* **WORK TO BE COMPLETED**
Please retype the data that follows, starting at the line containing "Given the image: Target: 'left" and stopping after the last line.

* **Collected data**
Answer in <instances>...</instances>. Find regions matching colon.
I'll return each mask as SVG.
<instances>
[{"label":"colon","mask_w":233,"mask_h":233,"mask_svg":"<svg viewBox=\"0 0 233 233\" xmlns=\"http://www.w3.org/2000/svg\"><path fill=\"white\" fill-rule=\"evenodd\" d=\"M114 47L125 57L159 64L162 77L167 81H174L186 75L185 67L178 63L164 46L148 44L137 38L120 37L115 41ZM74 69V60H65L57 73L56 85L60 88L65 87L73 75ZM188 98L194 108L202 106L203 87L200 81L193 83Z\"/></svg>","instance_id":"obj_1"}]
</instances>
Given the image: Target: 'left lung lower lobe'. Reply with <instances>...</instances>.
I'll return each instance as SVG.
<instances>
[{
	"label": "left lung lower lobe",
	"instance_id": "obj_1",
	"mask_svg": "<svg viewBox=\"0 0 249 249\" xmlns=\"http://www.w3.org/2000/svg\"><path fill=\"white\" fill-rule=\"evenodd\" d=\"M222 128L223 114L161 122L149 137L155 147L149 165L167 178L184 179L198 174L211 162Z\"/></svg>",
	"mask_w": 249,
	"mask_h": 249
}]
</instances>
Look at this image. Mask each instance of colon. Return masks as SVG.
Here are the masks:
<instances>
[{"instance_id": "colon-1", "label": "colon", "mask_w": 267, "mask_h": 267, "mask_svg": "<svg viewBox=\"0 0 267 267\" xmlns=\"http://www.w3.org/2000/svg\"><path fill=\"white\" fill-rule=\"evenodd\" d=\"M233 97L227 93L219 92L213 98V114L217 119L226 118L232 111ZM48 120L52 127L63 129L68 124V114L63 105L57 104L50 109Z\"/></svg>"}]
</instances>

* **SOLUTION TO THIS TASK**
Given the image: Target: 'left lung lower lobe'. Reply with <instances>...</instances>.
I'll return each instance as SVG.
<instances>
[{
	"label": "left lung lower lobe",
	"instance_id": "obj_1",
	"mask_svg": "<svg viewBox=\"0 0 249 249\" xmlns=\"http://www.w3.org/2000/svg\"><path fill=\"white\" fill-rule=\"evenodd\" d=\"M222 128L223 114L161 122L149 137L155 147L149 165L167 178L184 179L198 174L211 162Z\"/></svg>",
	"mask_w": 249,
	"mask_h": 249
}]
</instances>
Look at this image. Mask each instance of colon. Return masks as SVG.
Here are the masks:
<instances>
[{"instance_id": "colon-1", "label": "colon", "mask_w": 267, "mask_h": 267, "mask_svg": "<svg viewBox=\"0 0 267 267\" xmlns=\"http://www.w3.org/2000/svg\"><path fill=\"white\" fill-rule=\"evenodd\" d=\"M233 97L227 93L219 92L213 98V114L217 119L226 118L232 111ZM48 120L52 127L63 129L68 124V114L63 105L57 104L50 109Z\"/></svg>"}]
</instances>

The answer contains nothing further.